Sobra decir que la casa de los Morales no fue vendida y menos embargada o rematada. Con el dinero no solamente pagaron los dividendos atrasados, sino toda la deuda restante. Lo que sobró sirvió para invertirlo en cinco casas de tamaño mediano, tres departamentos de lujo y una finca, propiedades que fueron puestas a nombre de Xavier y que pasarían a estar bajo su control al cumplir la mayoría de edad. Mientras tanto generarían una renta, con la que los Morales vivirían hasta que el padre encontrara nuevamente trabajo. La familia pudo al fin tener la tan ansiada tranquilidad monetaria que siempre quiso. El Banco Hipotecario de la Nación nunca le pagó la indemnización por el despido al padre de Xavier, pues para eso estaban los abogados de un estudio jurídico muy influyente que siempre ganaba los juicios laborales, sin que importara si los métodos empleados eran lícitos o no.
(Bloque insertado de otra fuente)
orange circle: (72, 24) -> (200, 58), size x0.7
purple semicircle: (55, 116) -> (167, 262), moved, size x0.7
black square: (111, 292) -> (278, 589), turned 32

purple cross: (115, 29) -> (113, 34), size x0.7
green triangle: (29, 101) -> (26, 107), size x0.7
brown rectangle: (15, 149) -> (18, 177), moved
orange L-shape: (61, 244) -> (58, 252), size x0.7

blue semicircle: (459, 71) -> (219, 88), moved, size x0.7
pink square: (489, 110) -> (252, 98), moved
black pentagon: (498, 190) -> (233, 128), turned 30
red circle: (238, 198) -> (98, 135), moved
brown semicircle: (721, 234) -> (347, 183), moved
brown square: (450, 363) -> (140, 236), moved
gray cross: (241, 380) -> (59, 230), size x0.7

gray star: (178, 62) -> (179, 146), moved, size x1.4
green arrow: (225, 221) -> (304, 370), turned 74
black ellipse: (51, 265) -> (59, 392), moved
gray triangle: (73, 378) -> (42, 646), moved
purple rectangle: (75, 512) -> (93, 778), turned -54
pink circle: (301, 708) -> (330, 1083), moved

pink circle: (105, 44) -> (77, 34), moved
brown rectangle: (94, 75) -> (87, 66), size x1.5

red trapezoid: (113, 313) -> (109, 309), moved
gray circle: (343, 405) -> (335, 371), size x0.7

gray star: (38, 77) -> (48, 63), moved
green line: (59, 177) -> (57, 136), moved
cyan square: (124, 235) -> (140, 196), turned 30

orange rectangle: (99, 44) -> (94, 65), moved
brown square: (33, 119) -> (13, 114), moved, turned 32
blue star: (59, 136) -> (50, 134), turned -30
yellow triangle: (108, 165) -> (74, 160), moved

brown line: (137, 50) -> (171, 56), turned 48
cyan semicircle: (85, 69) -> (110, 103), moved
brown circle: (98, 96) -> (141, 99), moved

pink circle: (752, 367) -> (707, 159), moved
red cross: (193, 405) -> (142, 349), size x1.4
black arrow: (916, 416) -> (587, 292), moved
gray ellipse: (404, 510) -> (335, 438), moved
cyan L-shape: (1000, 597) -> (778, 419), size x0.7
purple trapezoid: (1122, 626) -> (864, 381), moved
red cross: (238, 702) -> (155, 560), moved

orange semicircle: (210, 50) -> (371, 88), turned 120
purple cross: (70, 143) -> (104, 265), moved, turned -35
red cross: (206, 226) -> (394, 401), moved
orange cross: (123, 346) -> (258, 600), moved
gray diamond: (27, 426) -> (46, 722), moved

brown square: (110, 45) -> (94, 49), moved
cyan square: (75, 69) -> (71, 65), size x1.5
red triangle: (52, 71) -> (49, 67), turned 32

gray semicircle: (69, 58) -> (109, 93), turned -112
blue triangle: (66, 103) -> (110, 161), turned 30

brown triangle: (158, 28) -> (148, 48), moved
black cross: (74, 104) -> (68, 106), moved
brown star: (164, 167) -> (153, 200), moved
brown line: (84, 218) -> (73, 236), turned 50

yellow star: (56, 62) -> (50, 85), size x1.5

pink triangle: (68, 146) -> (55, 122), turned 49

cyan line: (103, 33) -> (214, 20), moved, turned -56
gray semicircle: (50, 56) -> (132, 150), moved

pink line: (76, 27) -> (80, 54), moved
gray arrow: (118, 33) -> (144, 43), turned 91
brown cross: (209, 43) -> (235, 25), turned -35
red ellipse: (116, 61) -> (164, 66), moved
Los asaltantes del banco jamás fueron capturados, los policías que los seguían se internaron por el camino equivocado y tardaron demasiado en darse cuenta del error, lo que les dio tiempo a los malhechores para cambiar los vehículos y huir para siempre. A la semana siguiente ya estaban planificando un nuevo golpe a otra sucursal del mismo banco, que esta vez resultó exitoso y dio los frutos esperados. Gracias a eso los criminales decidieron retirarse de la vida delictiva y disfrutar del dinero mal habido. Xavier siguió estudiando, descubrió su verdadera vocación y terminó convertido en un exitoso y reconocido escritor de novelas policiales. Sus padres se convirtieron en sus más fervientes admiradores.